While for many years there has been a committed struggle to keep undesirable developments at bay at Springbrook, the question that sought some clarification on how precisely, concisely, one saw Springbrook’s future - in a few words, what should this be? - had never been asked. Indeed, now it seemed that the question had never been contemplated in such black and white terms. Where were the words? What should they be? The problem with the ‘ummm’ and the ‘ahhh’ stumbling response was that it gave the impression of being shifty, and this was commented upon. Why the pause? Surely one so engrossed in Springbrook’s issues should be able to spruik with some commanding, convincing confidence? The point made in summary later in the discussion was that one was perceived as not telling the truth. This was a concern. So just what was the problem? Did any vision exist?

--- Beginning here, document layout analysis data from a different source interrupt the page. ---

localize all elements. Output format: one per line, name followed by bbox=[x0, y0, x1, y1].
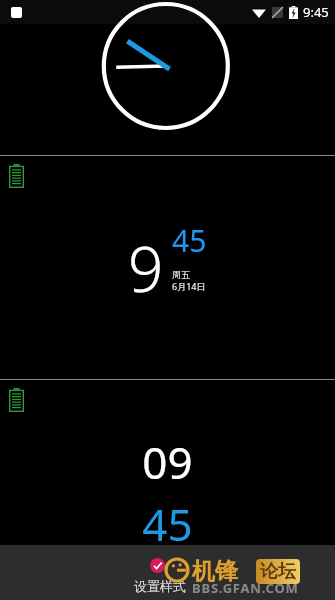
staticText: 45 bbox=[172, 220, 207, 261]
staticText: 09 bbox=[142, 432, 193, 492]
staticText: 论坛 bbox=[260, 560, 296, 583]
staticText: 45 bbox=[142, 494, 193, 545]
staticText: 6月14日 bbox=[172, 280, 206, 292]
button[interactable]: 设置样式 bbox=[130, 576, 190, 596]
staticText: BBS.GFAN.COM bbox=[192, 579, 299, 597]
staticText: 周五 bbox=[172, 269, 190, 280]
staticText: 9 bbox=[128, 226, 164, 310]
button[interactable] bbox=[0, 24, 335, 155]
staticText: 设置样式 bbox=[134, 578, 186, 594]
staticText: 9:45 bbox=[303, 3, 329, 21]
button[interactable]: 9 bbox=[0, 156, 335, 379]
button[interactable]: 09 bbox=[0, 380, 335, 545]
staticText: 机锋 bbox=[192, 557, 238, 586]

Why could one not make a crisp and clear remark? Years had been spent articulating responses on many subjects to do with Springbrook. Years had been spent trying to prevent inappropriate outcomes. It was made clear that others had responded to this question vociferously, in brief and without hesitation: unequivocally. Why was it so hard now to describe one’s expectations for Springbrook off the cuff, as it were? It seemed as though it should be second nature. Surely one must have some ambition for the place? Ummm! Ahhh!

 On reflection the problem was that descriptions establish limits. They define outcomes - create limits, borders, begging the next question: what is one to do when these have been reached, achieved? If only! Experience has shown how new and different challenges just keep on arising with time. How unexpected issues, different matters, new aspects of the same concerns, all transform the context and require new approaches; new energies; new thoughts. Defining a vision for Springbrook would only describe a particular position that can then become something for others to manipulate when greater flexibility was required. The problematical legal complication strides into the picture: but you said . . but! Words determine ends.

The essential issue is that Springbrook is a World Heritage area. It is a significant part of an area that has been so declared because of its unique and rich biodiversity. This is the core matter, not any particular or personal vision, ambition, fancy, whim or dream. These all hold the same set of limitations as those of developers. They have a conclusion that is sought, an outcome that is desired and fought for. They establish a ‘dead end’ future.

Springbrook needs the space to be what it needs to be. It does and should not have futures defined by personalities, individuals or zealots. One needs the flexibility to manage the outcomes as they arise, to allow World Heritage values to blossom. Anything else creates a problem. Trying to anticipate just what this value management might be today for tomorrow, is merely placing today's possibilities on the future, limiting them rather than leaving issues open to be more appropriately addressed in their time, not ours, as needs be.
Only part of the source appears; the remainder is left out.